What Argentine Artist Quino Means to the Kid in Us All

Art by Stephany Torres for Remezcla

Latin America’s most critical-thinking little girl and her generations of fans are mourning the passing of the author who brought her to life. Writer and cartoonist Joaquín Salvador Lavado Tejón, better known by the pen name “Quino,” passed away this week at the age of 88.

Born in Mendoza, Argentina to an immigrant family from Spain, Quino has famously shared his love for cartoons and illustrations, which began the day his uncle Joaquin doodled with him. While he was only three years old at the time, Quino would continue to draw for the rest of his life, touching the lives of millions through his commentary and characters.

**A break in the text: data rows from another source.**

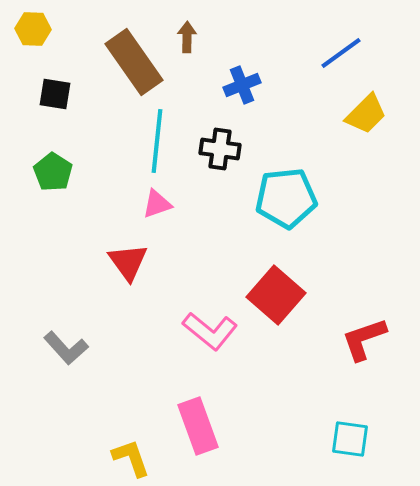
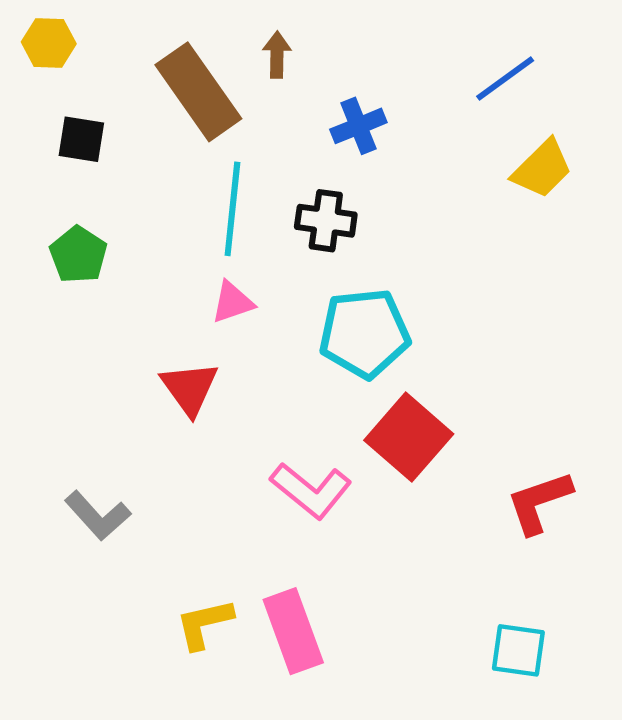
cyan pentagon: (286, 198) -> (364, 333), moved
yellow L-shape: (131, 458) -> (204, 624), moved, turned -84

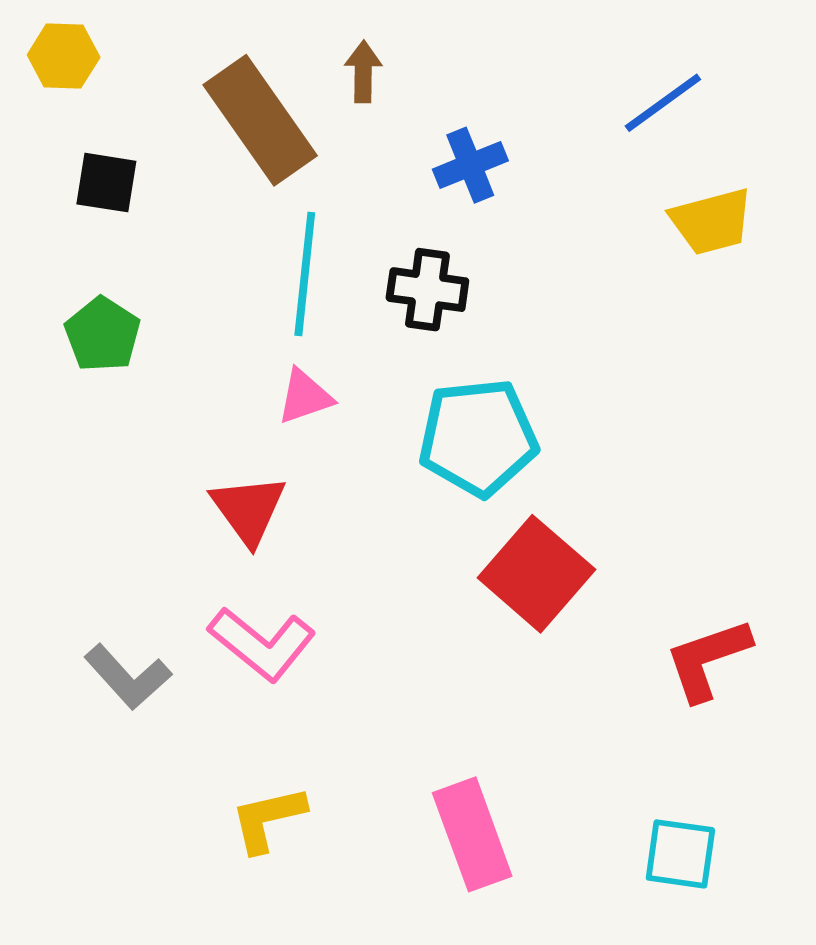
yellow trapezoid: (542, 169) -> (712, 221), turned 30
pink L-shape: (311, 490) -> (262, 644), moved
pink rectangle: (293, 631) -> (472, 834), moved

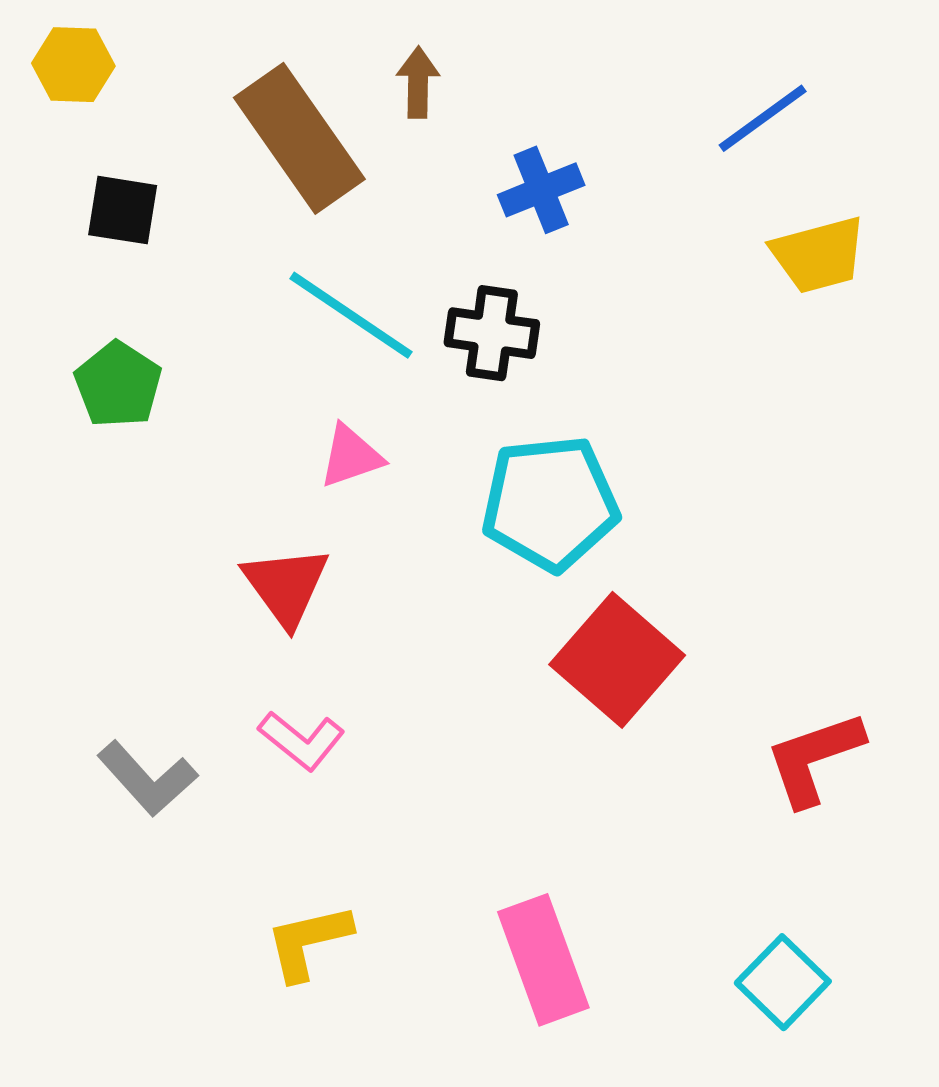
cyan line: (305, 274) -> (351, 315), turned -62
pink L-shape: (262, 644) -> (302, 740), size x0.7
cyan square: (680, 854) -> (783, 982), turned 36

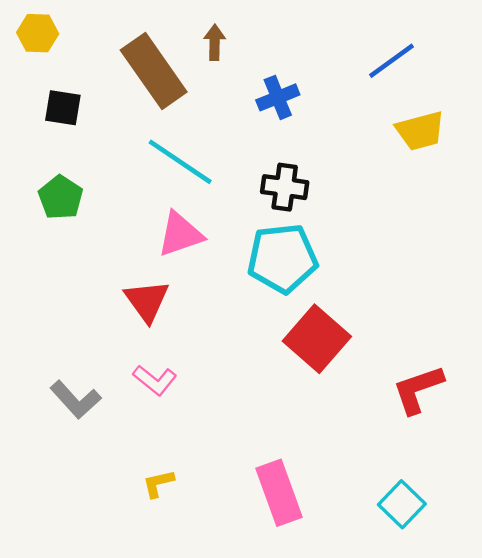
black cross: (492, 333) -> (285, 187), moved
pink triangle: (351, 456) -> (180, 234), size x1.4
yellow L-shape: (308, 942) -> (158, 484), size x0.7

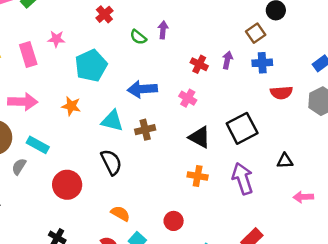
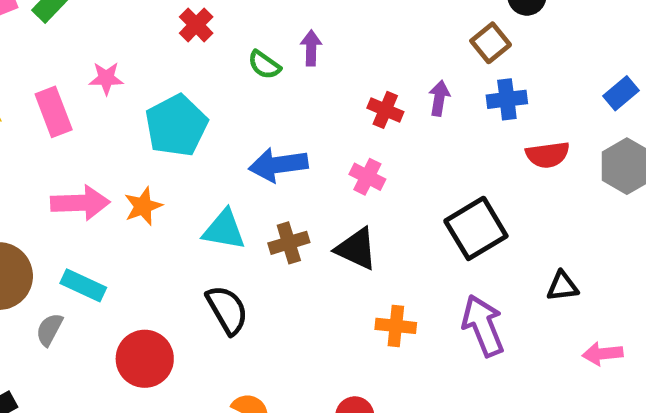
pink arrow: (23, 102) -> (80, 203), moved
orange star: (71, 106) -> (143, 206), turned -30
black triangle: (200, 137) -> (356, 249), moved

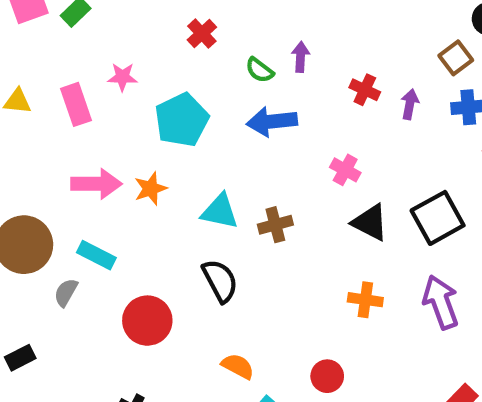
red cross: (385, 110) -> (365, 90), moved
blue arrow: (278, 165) -> (272, 122), moved
black triangle: (356, 249) -> (370, 222), moved

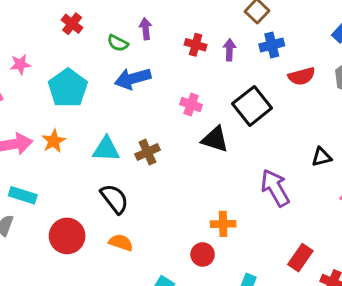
black square: (438, 218) -> (252, 106), moved
orange cross: (365, 300) -> (223, 224), moved
orange semicircle: (238, 366) -> (121, 242), moved

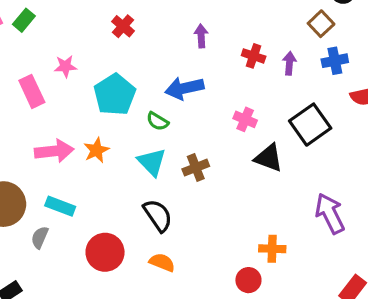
green semicircle: (118, 43) -> (157, 121), moved
cyan triangle: (106, 149) -> (152, 162), turned 40

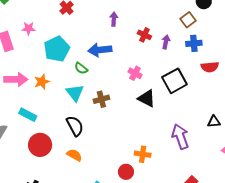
cyan rectangle: (60, 206) -> (28, 115), moved

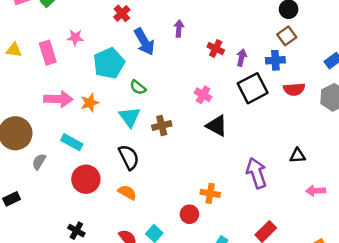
brown square: (188, 20) -> (287, 36), moved
blue arrow: (100, 50) -> (144, 42), moved, turned -115
black square: (174, 81) -> (253, 88), moved

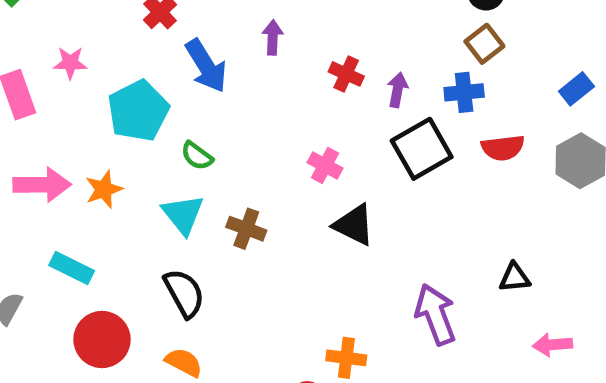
brown cross: (162, 126) -> (246, 229), turned 36

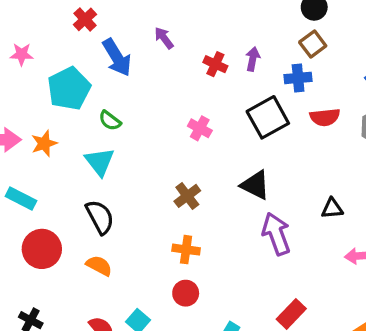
purple arrow: (273, 37) -> (164, 38), turned -40
purple arrow: (397, 90) -> (253, 59), moved
black triangle: (354, 225) -> (255, 185), moved
brown cross: (246, 229) -> (187, 196), moved, turned 32
orange cross: (346, 358) -> (186, 250), moved

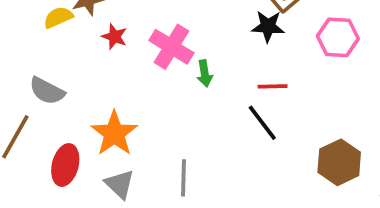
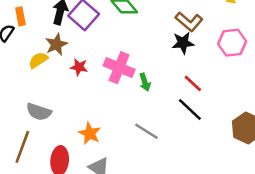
red line: (273, 86) -> (193, 83), turned 54
orange star: (114, 133) -> (90, 133), size x0.7
gray line: (183, 178) -> (146, 131), moved, turned -50

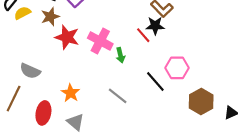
pink hexagon: (232, 43) -> (177, 68), moved
yellow semicircle: (38, 60) -> (22, 13), moved
red star: (79, 67) -> (67, 37), size x1.6
red line: (193, 83) -> (143, 35), moved

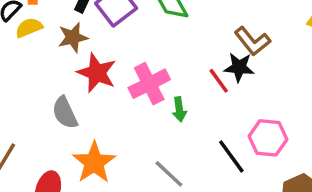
pink cross: (100, 41) -> (149, 84), turned 30
gray semicircle: (30, 71) -> (65, 113), moved, turned 36
orange star: (71, 93) -> (94, 163), size x1.4

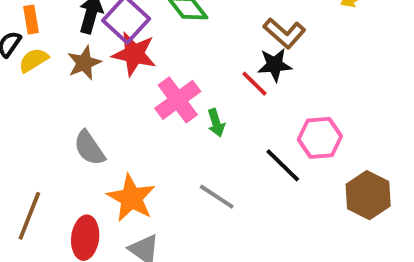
red star: (97, 73) -> (134, 54), moved

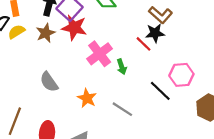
orange star: (131, 198) -> (87, 98), moved, size x0.7

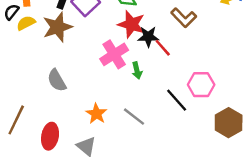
red star: (74, 28) -> (131, 24), moved
brown star: (46, 33) -> (57, 27), size x1.4
black star: (155, 33) -> (148, 37), moved
orange star: (87, 98) -> (96, 114), moved

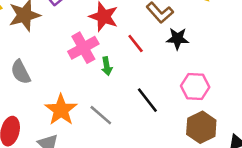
black star: (148, 37) -> (178, 39), moved
pink hexagon: (201, 85) -> (195, 87), moved
orange star: (96, 114) -> (61, 110), size x1.4

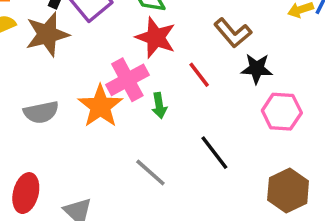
gray semicircle: (21, 72) -> (41, 112), turned -75
pink hexagon: (195, 87) -> (282, 112), moved
orange star: (61, 110) -> (100, 106), moved

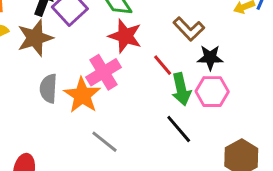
green arrow: (159, 106) -> (181, 89), moved, size x1.5
gray semicircle: (41, 112) -> (48, 88), moved, turned 108
pink hexagon: (282, 112) -> (212, 92), moved
gray line: (150, 173) -> (105, 142), moved

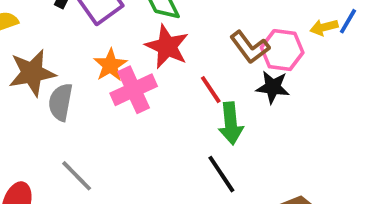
brown star: (35, 38) -> (32, 73), moved
pink hexagon: (212, 92) -> (282, 50), moved
orange star: (82, 95) -> (110, 65), moved, size x0.7
gray line: (105, 142) -> (77, 176), moved

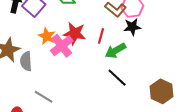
red star: (167, 47) -> (75, 33), moved
red line: (211, 90) -> (101, 36), turned 63
green arrow: (231, 123) -> (115, 51), turned 80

The Argentine is best known for his comic strip Mafalda, which followed the everyday life and musings of a curious, 6-year-old girl who had a lot to say about current events. The strip made its debut in 1964 in Buenos Aires’ Primera Plana magazine, a weekly focused on arts and culture and later moved to the newspaper El Mundo. Running six times a week alongside news from Latin America and around the world, the daily periodical is where the title character began to speak about current events.

While Quino intended for his syndicated strip to reflect the traditional lives of middle-class Argentines, Mafalda managed to bring progressive commentary to the masses through her interactions with her family. The young protagonist often questions her mother’s role as a housewife and worries about her dad’s excessive hours working as an insurance salesman. All during a time in which women in Latin America demanded equal rights to men and western capitalism began to come under question.

With a supporting cast of more kids with big personalities and wisdom beyond their years, the comic is often compared to Charles Schultz’s “Peanuts” for the way in which it characterized children as intelligent beings. But where Charlie Brown and the gang often had dialogue based on existential or personal issues, Mafalda and friends spoke more directly and broadly about the real world. She often voiced her desire for world peace and would ask her parents about the rise of Chinese communism. Her pet turtle is named Burocracia (Bureaucracy). Her friend Libertad (Liberty), the more radical voice in the comic, often got in trouble for sharing her political views, as the moderate adults and teachers reading at home allegorically disapproved.

Mafalda ended its run as a daily feature in 1973 but remained popular due to its continued publication around the Spanish-speaking world and through translations into compilation books in 26 languages, including English, Chinese, French and Italian. Quino occasionally penned new Mafalda drawings for UNICEF’s campaigns in favor of the rights of children and vaccination awareness. He continued to draw satire and social commentary cartoons until his retirement in 2006.

Contemporaries such as Mexican satirist Eduardo Humberto del Río and Italian philosopher Umberto Eco have professed their admiration for Quino’s work, especially a love for Mafalda comics during their lifetimes. Eco even took up the personal task of writing the preface introductions to the localized compilation tomes published in Italy. “Mafalda is a hero of our time. And as our children are about to become, by our choice, many Mafaldas, it would be wise to treat her with the respect a real person deserves,” Eco wrote.

Ultimately, Quino’s impact cannot be measured. Millions have laughed and reflected along with his creations. His humor opened the door for real conversations on contemporary life and world events for many. Above all, Mafalda is a reminder to never lose our childlike sense of curiosity and to speak our minds on important issues.